The prevalence of occupational dysphonia Syndrome considering the early stage pathogenic discernible was 70.3%, which corresponds to literature data when it is searched under the generic name of occupational dysphonia. With the primary preventive treatment was significantly reduced to 57, 5%.
We do not know how this prevention in those who were served during the early pathogenesis and who benefited, this number was probably higher than the phase discernible because they were less affected and theoretically more vulnerable to security measures.
Analysis of our results it is evident that the primary preventative action in schools can significantly reduce the early stage of pathogenesis discernible above the pathogenesis of advanced in all inconvenience of sick leave that harm the teacher, the Corps Dicentia and Institution. CONCLUSION
The prevalence of pathogenic phase syndrome discernible occupational dysphonia occurred in most college professors and was significantly decreased in control and preventive medical work organization.

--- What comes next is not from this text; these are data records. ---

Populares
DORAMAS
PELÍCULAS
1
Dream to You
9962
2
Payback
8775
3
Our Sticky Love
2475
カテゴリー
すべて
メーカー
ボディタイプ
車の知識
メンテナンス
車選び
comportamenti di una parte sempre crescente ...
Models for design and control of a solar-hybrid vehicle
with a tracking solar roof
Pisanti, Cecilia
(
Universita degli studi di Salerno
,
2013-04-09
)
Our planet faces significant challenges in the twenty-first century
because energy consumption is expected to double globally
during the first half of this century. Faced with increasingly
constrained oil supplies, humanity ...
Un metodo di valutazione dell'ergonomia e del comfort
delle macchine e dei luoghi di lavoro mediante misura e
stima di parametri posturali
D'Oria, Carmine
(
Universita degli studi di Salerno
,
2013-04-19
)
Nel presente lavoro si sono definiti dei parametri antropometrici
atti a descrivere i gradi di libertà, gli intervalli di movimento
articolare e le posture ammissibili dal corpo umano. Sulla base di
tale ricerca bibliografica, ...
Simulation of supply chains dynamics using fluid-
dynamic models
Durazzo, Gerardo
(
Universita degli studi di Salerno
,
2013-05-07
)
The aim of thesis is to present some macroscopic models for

Syndrome occupational dysphonia is a new nosological entity which clinically important diagnostic interfere in the natural history of laryngopathies organic. BIBLIOGRAPHICAL REFERENCES
1. Leavell H, Clark EG. Medicina Preventiva. 1 Ed. São Paulo: McGrawHill do Brasil; 1976.

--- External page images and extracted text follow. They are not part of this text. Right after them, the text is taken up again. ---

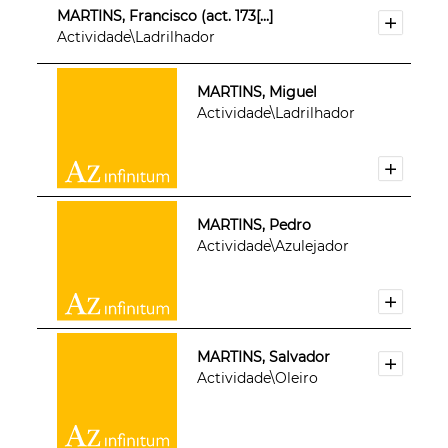
MARTINS, Francisco (act. 173[...]
Actividade\Ladrilhador
MARTINS, Miguel
Actividade\Ladrilhador
MARTINS, Pedro
Actividade\Azulejador
MARTINS, Salvador
Actividade\Oleiro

2. 3º Consenso Nacional Sobre Voz Profissional. Rio de Janeiro. 2004.
3. Comissão Tripartite de Normatização para a Voz Profissional. Ministério do Trabalho e Emprego. Questionário de auto-avaliação para professores. São Paulo: Imprensa Oficial do Estado; 2002.
1 Doctor of Medicine and Coordinator of the Committee on Phoniatrics of ABORLCCF. Head of the Labour Relations MTE - Management North / SP.
2 Professor, Department of Otolaryngology and Human Communication Disorders, UNIFESP.
Institution: Ministry of Labour and Employment. São Paulo / SP - Brazil. Mail Address: Sandra Irene Cubas de Almeida - Avenida General Ataliba Leonel, 2764 - Parada Inglesa - São Paulo / SP - Brazil - Zip code: 02242-000 - Telephone: (+55 11) 2973-8927 - E-mail: firstname.lastname@example.org
Article received on June 11, 2010. Article accepted on June 28, 2010.